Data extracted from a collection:
□ □ □ □ □
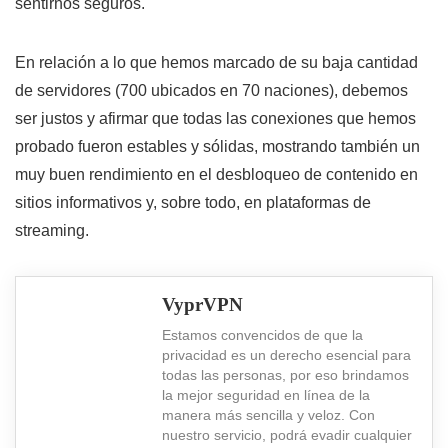
sentirnos seguros.
En relación a lo que hemos marcado de su baja cantidad
de servidores (700 ubicados en 70 naciones), debemos
ser justos y afirmar que todas las conexiones que hemos
probado fueron estables y sólidas, mostrando también un
muy buen rendimiento en el desbloqueo de contenido en
sitios informativos y, sobre todo, en plataformas de
streaming.
VyprVPN
Estamos convencidos de que la
privacidad es un derecho esencial para
todas las personas, por eso brindamos
la mejor seguridad en línea de la
manera más sencilla y veloz. Con
nuestro servicio, podrá evadir cualquier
□ □ □ □ □
EXERCISE OBJECTIVE: All lines in the records that contain "hemos" are to be copied and returned.

RESPONSE:
En relación a lo que hemos marcado de su baja cantidad
ser justos y afirmar que todas las conexiones que hemos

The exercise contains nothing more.